If one wished to be really pedantic about treenailing, it would be necessary to take into account the fact that in various locations where particular strength was required, it was customary to use bolts instead of treenails. This was done, for example, with the binding strakes and spirketting, and with the plank of the bottom from the wales downwards. All butts in these locations had bolts in the timber immediately before the one on which the butt lay. Bolts were not left exposed, though: they were sunk below the surface, and a diamond shaped cover-piece was inset into the plank to hide them. As the grain of this diamond was parallel to the plank, this would be almost invisible, thereby causing noticeable blank spots in the pattern of treenailing.
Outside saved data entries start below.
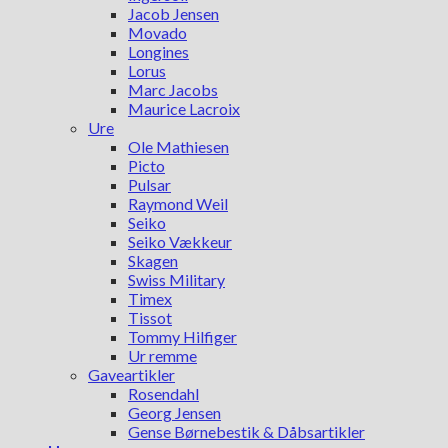
Jacob Jensen
Movado
Longines
Lorus
Marc Jacobs
Maurice Lacroix
Ure
Ole Mathiesen
Picto
Pulsar
Raymond Weil
Seiko
Seiko Vækkeur
Skagen
Swiss Military
Timex
Tissot
Tommy Hilfiger
Ur remme
Gaveartikler
Rosendahl
Georg Jensen
Gense Børnebestik & Dåbsartikler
However, the cover piece was caulked and payed, which would have led to it being rather noticeable. Frequently, treenails were also caulked, with caulkers using curved irons to drive the oakum home. This presumably meant that the caulking was also payed in these locations, to prevent the oakum rotting. So again, they would actually have been rather visible, as dark rings, though; rather than wood circles. 

 

However, I do tend to agree with Bob Cleek on this matter; very few Georgian era models have treenails in their planking, and I believe that they look much cleaner for it. Thousands of overly-noticeable treenails give the models an appearance of having some kind of disease, and distract from the aesthetically pleasing flow of well-laid planking runs. 

 

All the best,

 

Mark P

Previously built models (long ago, aged 18-25ish) POB construction. 32 gun frigate, scratch-built sailing model, Underhill plans.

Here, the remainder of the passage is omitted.